Do I sound disillusioned? No...I never HAD ANY illusions. Knowing Donald J. Trump for 20 years in NYC and interviewing him multiple times for Fox Business I KNEW the kind of wildly ineffective POTUS he would be. What I did not know was how the GOP leaders/hostages and business leaders would deal with him. After Charlottesville, we found out. You can do a lot of dumb things as POTUS and not pay a price; but equivocating and being morally ambiguous and not immediatley and unambiguously condemning our mortal enemy aka Nazi's and White Supremacists/Anti-Semites "who were chanting "we will not be replaced by Jews" , "We will not be replaced by niggers" and the Nazi chant "blood and soil" while holding up Nazi Flags, did not work out. Note: glad to know there IS a line of no return for Trump...for a while there I was not sure. 

Anyhoo...at this juncture, the S&P 500 is more than one standard deviation below its 50-day moving average for the first time since just before the U.S. presidential election in November, which is of course the typical indicator of "oversold" conditions. Support for the index likely exists just above the 2,400 mark so we want to see the buy-the-dip algo/black box buyers step in any make an run at the leading secular growth stocks we own. 

Nevertheless, practically all of the market breadth indicators I follow are still pointed down and not yet at 'washout' levels that have historically marked 5-10% correction bottoms so selling pressure is not completely exhausted quite yet--another stupid tweet or new pissing match with North Korea (remember them?) will shake out a few more nervous nelly's.

The 100-day moving average has been the bottom of the uptrend range all year...we need to see it hold this week.

A look at an evenly-weighted SP 500 gives us a better view of how the Top 500 stocks (actually 505) are doing on average. 

Of course the Semiconductor Index has outperformed the S&P 500 by 2x this year and the good old 100-day moving average is holding the line...
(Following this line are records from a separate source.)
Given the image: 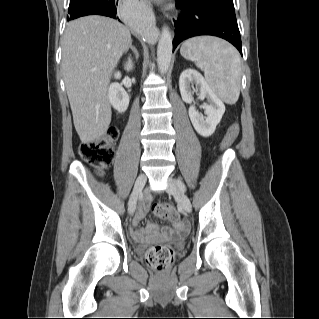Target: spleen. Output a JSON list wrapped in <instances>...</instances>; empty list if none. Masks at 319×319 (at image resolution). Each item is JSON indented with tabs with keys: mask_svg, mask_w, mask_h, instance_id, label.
<instances>
[{
	"mask_svg": "<svg viewBox=\"0 0 319 319\" xmlns=\"http://www.w3.org/2000/svg\"><path fill=\"white\" fill-rule=\"evenodd\" d=\"M181 55L204 71L210 89L225 103L235 104L241 85V60L238 51L226 41L211 36L186 40Z\"/></svg>",
	"mask_w": 319,
	"mask_h": 319,
	"instance_id": "obj_1",
	"label": "spleen"
}]
</instances>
And the S&P Technology Index (XLK) shows us once again the secular growth technology sector looks like nothing bad is happening in stock land. 

My STRONG ADVICE:  IF you are feeling nervous about your NBTI Pro stocks and ETFs...just dial up the XLK chart on stockcharts.com

and you feel a LOT more calm. THIS is the chart that once again proves the superiority of buying 8-12-15 p/e secular growth stocks in a 2%-ish GDP growth world. Most of our best performing stocks are 15-20% or more BELOW S&P 500 multiple of 21X trailing/17.5X forward earnings. 

Action to Take: It's August...volumes are very low...traders are on vacay...its never pays to SELL in August...but it does pay to take great stocks off the hands of nervous weak hands.

Newsletter out this week...chart of every stock and position...like usual...IF the technicals tell us to hedge...we will hedge. But they have just been in a trading range.  These are the weeks where we EARN our 40%+ annual performance...by NOT panicking and keep calm while other's lose their heads.

PS...I just can't help myself. Guess who was staring at the eclipse today without special sunglasses? WTF is WRONG with this guy?